Saudi Arabia’s central bank has stepped up the use of a mechanism to pump money into the financial system as it looks to tackle a liquidity crunch that has helped push borrowing costs for lenders to the highest in decades, according to people familiar with the matter.
The latest intervention is relying on open market operations, the people said, transactions that allow the central bank to provide or drain short-term liquidity in exchange for securities from lenders.
Unusually for a period of high oil prices, Saudi banks are facing a shortage of liquidity. A rapid rise in lending that’s not been matched by deposit growth has left banks clamouring for funding.
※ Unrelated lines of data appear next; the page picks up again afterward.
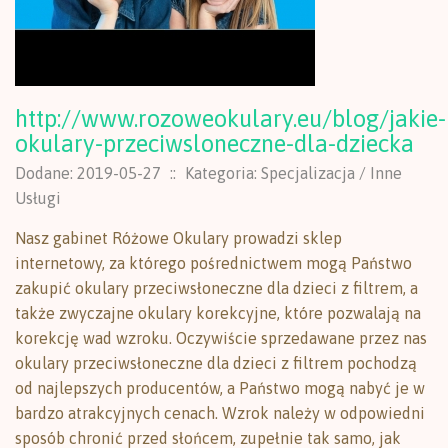
http://www.rozoweokulary.eu/blog/jakie-
okulary-przeciwsloneczne-dla-dziecka
Dodane: 2019-05-27
::
Kategoria: Specjalizacja / Inne
Usługi
Nasz gabinet Różowe Okulary prowadzi sklep
internetowy, za którego pośrednictwem mogą Państwo
zakupić okulary przeciwsłoneczne dla dzieci z filtrem, a
także zwyczajne okulary korekcyjne, które pozwalają na
korekcję wad wzroku. Oczywiście sprzedawane przez nas
okulary przeciwsłoneczne dla dzieci z filtrem pochodzą
od najlepszych producentów, a Państwo mogą nabyć je w
bardzo atrakcyjnych cenach. Wzrok należy w odpowiedni
sposób chronić przed słońcem, zupełnie tak samo, jak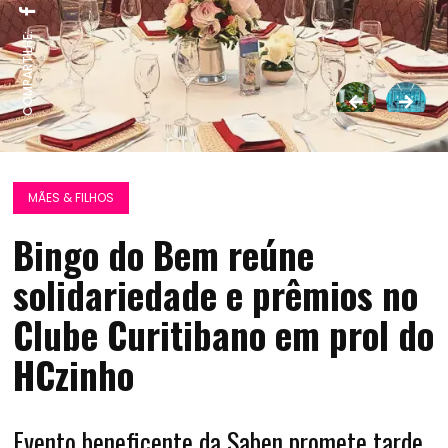
COMPARTILHE:
MÃES & FILHOS
Bingo do Bem reúne
solidariedade e prêmios no
Clube Curitibano em prol do
HCzinho
Evento beneficente da Saben promete tarde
Meanwhile, an expected influx of government deposits from soaring crude receipts has not materialised and a previous central bank liquidity injection provided only temporary relief.
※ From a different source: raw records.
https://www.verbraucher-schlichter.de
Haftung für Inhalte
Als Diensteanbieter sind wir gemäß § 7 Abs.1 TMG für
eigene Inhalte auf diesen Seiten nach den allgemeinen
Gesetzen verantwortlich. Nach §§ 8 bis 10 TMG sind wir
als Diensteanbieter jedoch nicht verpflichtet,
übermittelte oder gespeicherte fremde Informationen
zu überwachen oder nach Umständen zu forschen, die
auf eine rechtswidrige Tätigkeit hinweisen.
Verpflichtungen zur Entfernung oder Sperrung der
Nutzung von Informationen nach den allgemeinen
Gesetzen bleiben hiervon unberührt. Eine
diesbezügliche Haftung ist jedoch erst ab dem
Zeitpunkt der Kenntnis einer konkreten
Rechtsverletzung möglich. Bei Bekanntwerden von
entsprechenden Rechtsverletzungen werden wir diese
The monetary authority has stepped up its use of open market operations over the past few weeks to tackle the issue, the people said, asking not be named because the information is private. The effort by SAMA, as the central bank is known, helped stabilize the interest rate banks charge one another for loans, though it remains near a record high.
SAMA didn’t immediately respond to a request for comment.
Policymakers are trying a new tack months after bank liquidity came under unprecedented pressure as an expansion of credit outpaced deposit growth and Saudi Arabia largely matched four successive 75 basis-point rate hikes by the US Federal Reserve to maintain its currency peg against the dollar.
Around June, the Saudi central bank placed about 50b riyals ($13bn) as deposits with commercial lenders, Bloomberg reported at the time. The injection of funds at a discount to the three-month Saudi Interbank Offered Rate, or Saibor, eased liquidity conditions through the summer before they started to tighten again.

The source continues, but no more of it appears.